В этот маленький миг, пока температура у ближнего спала от 38.5 до 36.7, и он немного может поспать.
▪ ▪ ▪
Сон в ковид. Три одеяла. Закрываем глаза. Искать пророческие сны.
26 / 10
Я врезалась в столб. Я ем вьетнамский суп фо-бо. И зачем я все сливаю в него. Все пять соусов. На одной трубке ДНР, на другой больница, в третьей руке суп. Я кто такой? Привет, это я. И я больше почти не чувствую запахи. Вы же помните, что это мой главный источник понимания мира?

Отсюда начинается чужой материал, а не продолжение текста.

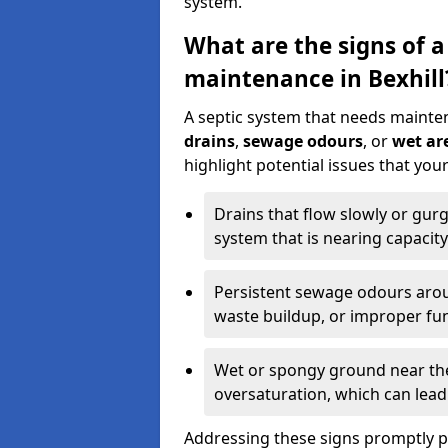
system.
What are the signs of a
maintenance in Bexhill
A septic system that needs mainte
drains
,
sewage odours
, or
wet are
highlight potential issues that you
Drains that flow slowly or gur
system that is nearing capacity
Persistent sewage odours aroun
waste buildup, or improper fun
Wet or spongy ground near the 
oversaturation, which can lead 
Addressing these signs promptly 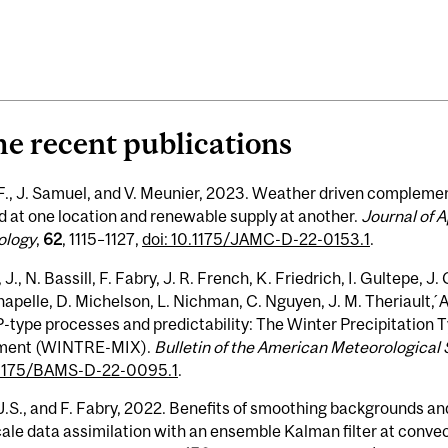
e recent publications
F., J. Samuel, and V. Meunier, 2023. Weather driven compleme
 at one location and renewable supply at another.
Journal of 
ology
,
62
, 1115–1127,
doi: 10.1175/JAMC-D-22-0153.1
.
 J., N. Bassill, F. Fabry, J. R. French, K. Friedrich, I. Gultepe, J
apelle, D. Michelson, L. Nichman, C. Nguyen, J. M. Theriault, 
-type processes and predictability: The Winter Precipitation
ment (WINTRE-MIX).
Bulletin of the American Meteorological 
.1175/BAMS-D-22-0095.1
.
J.S., and F. Fabry, 2022. Benefits of smoothing backgrounds and
ale data assimilation with an ensemble Kalman filter at convec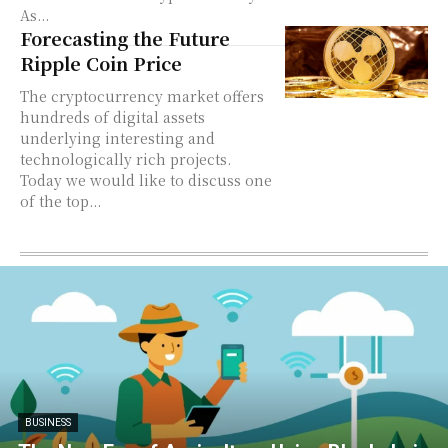
As...
Forecasting the Future
Ripple Coin Price
The cryptocurrency market offers
hundreds of digital assets
underlying interesting and
technologically rich projects.
Today we would like to discuss one
of the top...
BUSINESS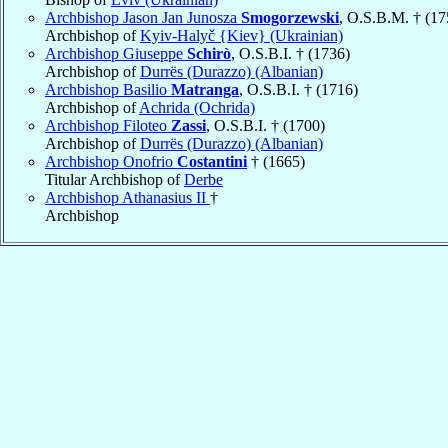
Archbishop Jason Jan Junosza
Smogorzewski
, O.S.B.M. † (17
Archbishop of
Kyiv-Halyč {Kiev} (Ukrainian)
Archbishop Giuseppe
Schirò
, O.S.B.I. † (1736)
Archbishop of
Durrës (Durazzo) (Albanian)
Archbishop Basilio
Matranga
, O.S.B.I. † (1716)
Archbishop of
Achrida (Ochrida)
Archbishop Filoteo
Zassi
, O.S.B.I. † (1700)
Archbishop of
Durrës (Durazzo) (Albanian)
Archbishop Onofrio
Costantini
† (1665)
Titular Archbishop of
Derbe
Archbishop Athanasius II
†
Archbishop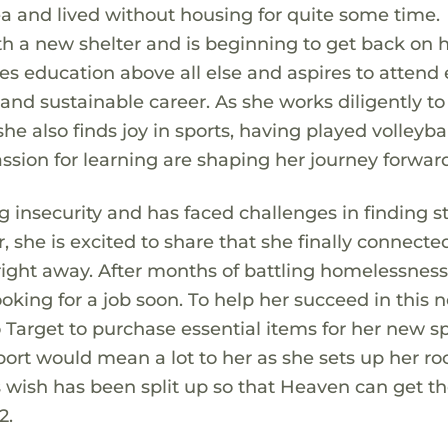
ea and lived without housing for quite some time.
 a new shelter and is beginning to get back on he
es education above all else and aspires to attend 
g and sustainable career. As she works diligently to
 she also finds joy in sports, having played volleyba
sion for learning are shaping her journey forwar
insecurity and has faced challenges in finding s
 she is excited to share that she finally connecte
right away. After months of battling homelessness
ooking for a job soon. To help her succeed in this 
o Target to purchase essential items for her new s
port would mean a lot to her as she sets up her r
 wish has been split up so that Heaven can get t
2.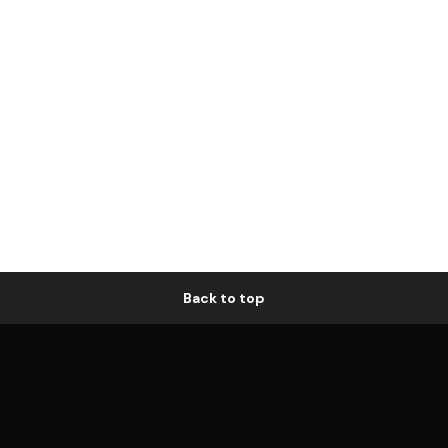
Back to top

Солнце, совершив злодеяние,
Умывало руки в пруде…
Оно встало сегодня пораньше,
Оно бежало сегодня по воде.
Надо было сжечь морские лилии,
Надо было сжечь и другие цветы —
Солнце теперь – соперник филина,
Оно ненавидит все мечты.
И земля, обшаренная его руками,
Стала серой и сухой
И, довольное своими трудами,
Солнце отправляется домой. [198]
В далеком том городе, где гул, преодолевая ветра, переходит в 1923 год, сидишь, наклонившись вперед и вбок. Мертвые, умирая, становятся книгами и превращаются в тексты. Ты стал им. И знал, что когда сияет солнце светят скалы, горы из тела твоего на зимний Летний сад. Ты переносил легкий шаг из августа, когда была сделана твоя фотография, в ноябрь. Там глухим звуком отзывалась в небосводе тихая песня мглы. Один средь мглы, среди домов ветвистых.
Волнистых струн «перебираю прядь». Если бы у тебя была испанка в 1917 году на линии фронта, или в ней или над, ты бы лежал на мокрых своих волосах и смотрел в небо. Голубое, как огромные разводы луж на песке Финского залива, отражающие нежность.
▪ ▪ ▪
Однажды и я была на Финском. Когда все покрылось пастелью. А прогулка по кромке между водами и песками была особо увлекательна, и казалось, что речь идет о совершении рискованного акта!
▪ ▪ ▪
Глаза закрываются под гнетом дня и тяжести. Когда темнеет, становится немного страшнее. Будто бы это время ковида. Когда открываешь глаза в день, легче, будто бы он живет тобой. По телу – мурашки и озноб, по телу бродит приятное тепло от чашки чая. Может быть, даже трясет. И я, пожалуй, давно уже в твоих руках. Петроград 1923-го года. Слякоть и февраль.
▪ ▪ ▪
Слеза. Беспомощная, но от того, что слезятся глаза, а не сентиментальность. Я не сильно скучаю по Петрограду, но смогла взрастить его в себе. Тело дышит воздухом и открывает грудную клетку новому кислороду. Я умело использую эту машину и знаю, как ее когда-то можно было эксплуатировать. Сейчас она уже скорее б/у, но в довольно приемлемом состоянии. Не бегаю неделю и три дня, а после ковида намерена восстанавливаться – ясно теперь, что уже какое-то время без улицы.